--- ENTRIES SUPPLIED Enclosed Below ---

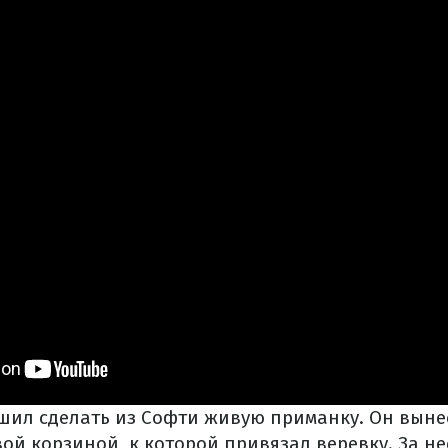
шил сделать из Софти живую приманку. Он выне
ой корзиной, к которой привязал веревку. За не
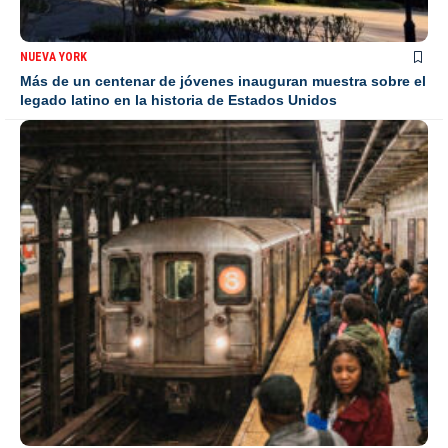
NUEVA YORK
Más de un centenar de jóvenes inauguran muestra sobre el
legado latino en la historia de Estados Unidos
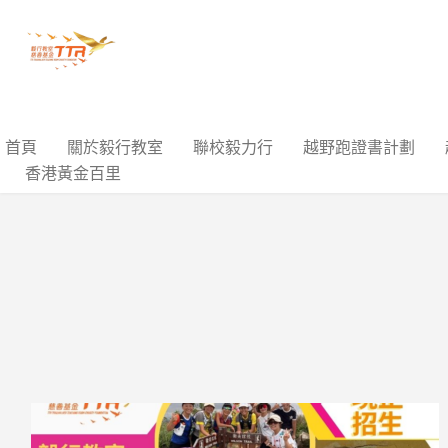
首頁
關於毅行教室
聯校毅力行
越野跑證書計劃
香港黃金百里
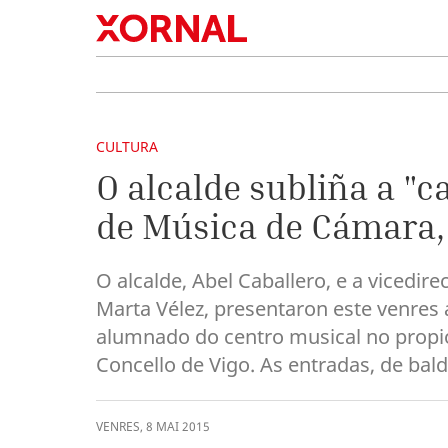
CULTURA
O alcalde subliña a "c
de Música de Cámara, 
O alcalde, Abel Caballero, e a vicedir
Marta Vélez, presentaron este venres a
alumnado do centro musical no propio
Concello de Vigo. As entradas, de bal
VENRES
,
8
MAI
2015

--- End of Enclosed ENTRIES SUPPLIED ---
--- ENTRIES SUPPLIED Enclosed Below ---

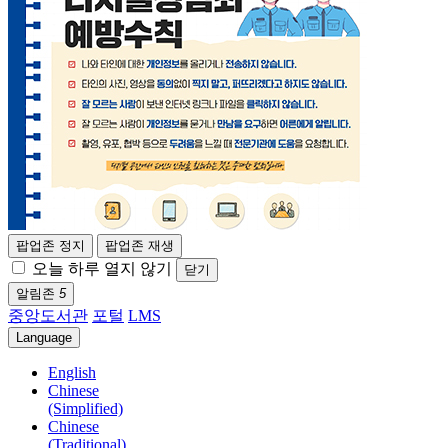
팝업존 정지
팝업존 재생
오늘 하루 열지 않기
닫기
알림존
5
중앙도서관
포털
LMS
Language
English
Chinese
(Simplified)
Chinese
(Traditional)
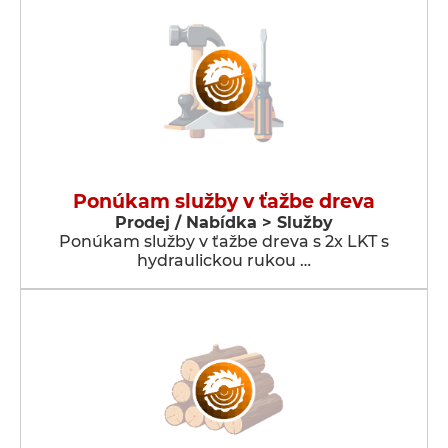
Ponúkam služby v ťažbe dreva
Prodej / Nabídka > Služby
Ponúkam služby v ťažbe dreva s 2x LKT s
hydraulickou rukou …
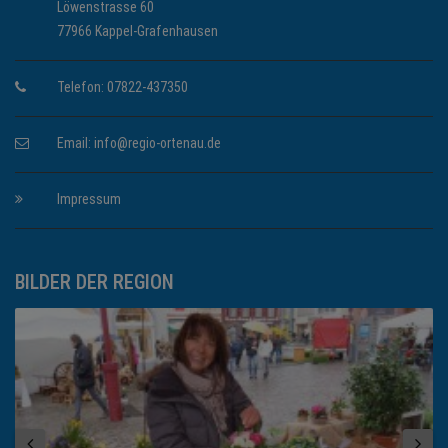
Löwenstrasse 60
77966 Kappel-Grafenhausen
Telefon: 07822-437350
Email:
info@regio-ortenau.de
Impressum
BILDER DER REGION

--- End of Enclosed ENTRIES SUPPLIED ---

*PROBLEM*
Using the entries above, transcribe exactly from the line that has "Más de un centenar" through the line that has "alumnado do centro musical no propio". Pictures are dropped.

*SOLUTION TO THE EXERCISE*
Más de un centenar de jóvenes inauguran muestra sobre el
legado latino en la historia de Estados Unidos
首頁
關於毅行教室
聯校毅力行
越野跑證書計劃
香港黃金百里
CULTURA
O alcalde subliña a "c
de Música de Cámara, 
O alcalde, Abel Caballero, e a vicedir
Marta Vélez, presentaron este venres a
alumnado do centro musical no propio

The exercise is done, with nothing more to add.